UC Press author Dan Smith makes sense of the current conflict in Libya in his recent blog post, Libya and the Fog of Intervention. Smith, the Secretary General of International Alert and chair of the UN Peacebuilding Fund‘s Advisory Group, offers a comprehensive analysis of the situation, pointing out that the “three weeks of what has become NATO’s armed intervention in Libya have generated far more questions than anyone could hope to answer.”

Smith covers the lack of clarity and “largely deliberate confusion” over the goal of intervention, possible outcomes of NATO’s strikes, and challenges and dilemmas on both sides of the argument. Read an excerpt below, and visit Smith’s blog to view the full post.

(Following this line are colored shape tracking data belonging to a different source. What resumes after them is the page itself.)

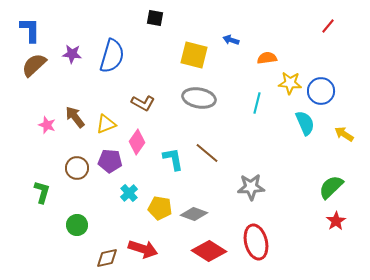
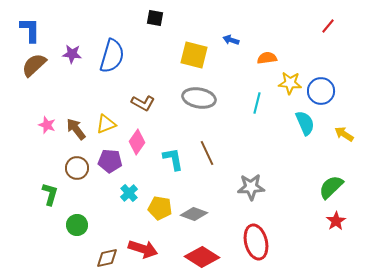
brown arrow: moved 1 px right, 12 px down
brown line: rotated 25 degrees clockwise
green L-shape: moved 8 px right, 2 px down
red diamond: moved 7 px left, 6 px down
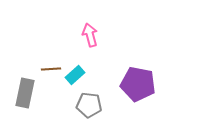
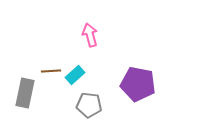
brown line: moved 2 px down
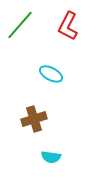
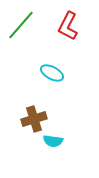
green line: moved 1 px right
cyan ellipse: moved 1 px right, 1 px up
cyan semicircle: moved 2 px right, 16 px up
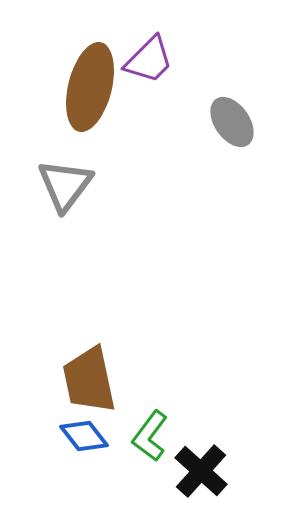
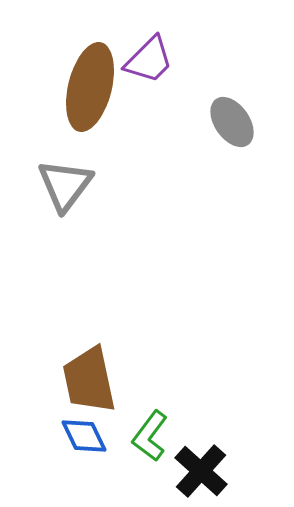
blue diamond: rotated 12 degrees clockwise
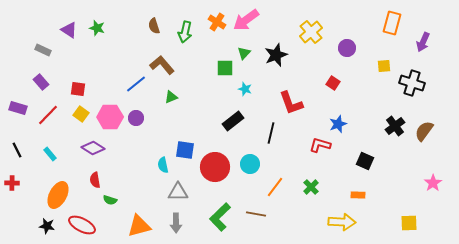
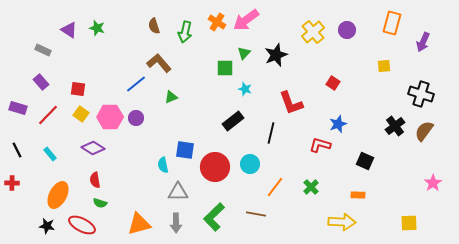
yellow cross at (311, 32): moved 2 px right
purple circle at (347, 48): moved 18 px up
brown L-shape at (162, 65): moved 3 px left, 2 px up
black cross at (412, 83): moved 9 px right, 11 px down
green semicircle at (110, 200): moved 10 px left, 3 px down
green L-shape at (220, 217): moved 6 px left
orange triangle at (139, 226): moved 2 px up
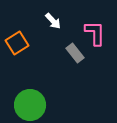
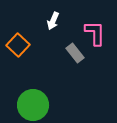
white arrow: rotated 66 degrees clockwise
orange square: moved 1 px right, 2 px down; rotated 15 degrees counterclockwise
green circle: moved 3 px right
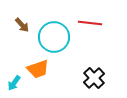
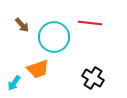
black cross: moved 1 px left; rotated 15 degrees counterclockwise
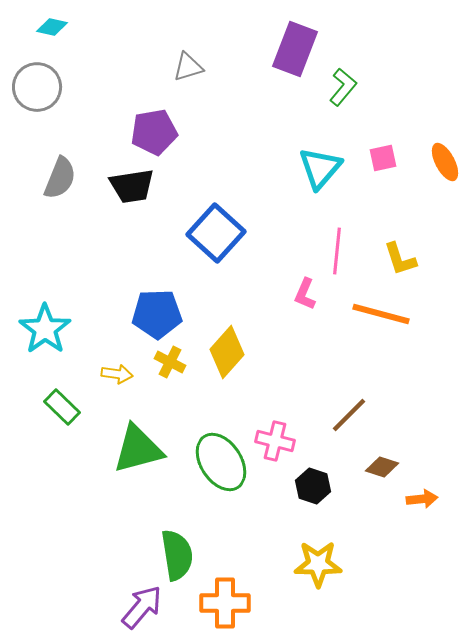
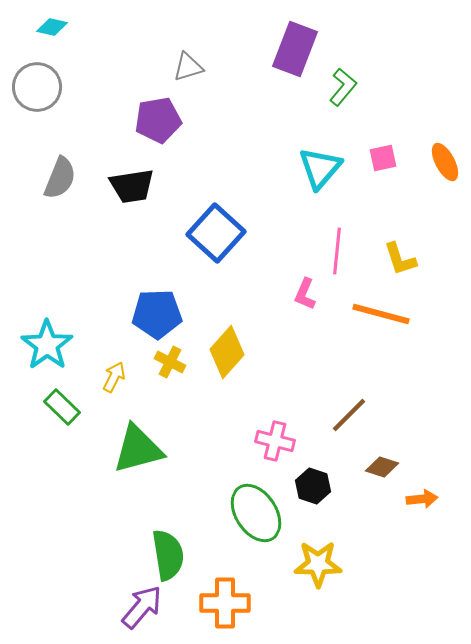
purple pentagon: moved 4 px right, 12 px up
cyan star: moved 2 px right, 16 px down
yellow arrow: moved 3 px left, 3 px down; rotated 72 degrees counterclockwise
green ellipse: moved 35 px right, 51 px down
green semicircle: moved 9 px left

The three weeks of what has become NATO’s armed intervention in Libya have generated far more questions than anyone could hope to answer. The uncertainties by no means overwhelm the case for intervention but they do add immediacy to the reservations expressed by the doubters and sceptics.

The Fog of Intervention

The 19th century Prussian military philosopher, Carl von Clausewitz, didn’t quite coin the term ‘the fog of war’. But credit for it is generally given to him because he did use a fog metaphor (as well as, in the same breath, metaphors of twilight and moonlight) to describe the effect of all the uncertainties that pile up in military operations. And in its fogginess, the Libya intervention is fast becoming a classic:

  • Uncertainty about what kind of operation it is (from day one it has gone far beyond what is normally understood by a no-fly zone but the logic of a full-blooded intervention seems to appeal to no-one);
  • Questions about who is in charge (with answers starting at not-NATO-under-any-circumstances and ending with yes-of-course-it’s NATO) (though not all NATO members – e.g., Germany and Turkey – are actually supportive);
  • Lack of clarity about who is taking the operational lead;
  • Obscurity about the depth, scale and durability of the US commitment;
  • Confusion about who supports (with the Arab League backing before back-tracking then going back to backing) and who tolerates (China and Russia swiftly lost their abstentionist spirit when they saw what the intervention entailed);
  • Largely deliberate confusion over what the goal is (humanitarian, or regime change, or evening the odds between rebels and regime);
  • The difficulty of getting reliable information about whether some air strikes have either missed their targets or been targeted wrongly.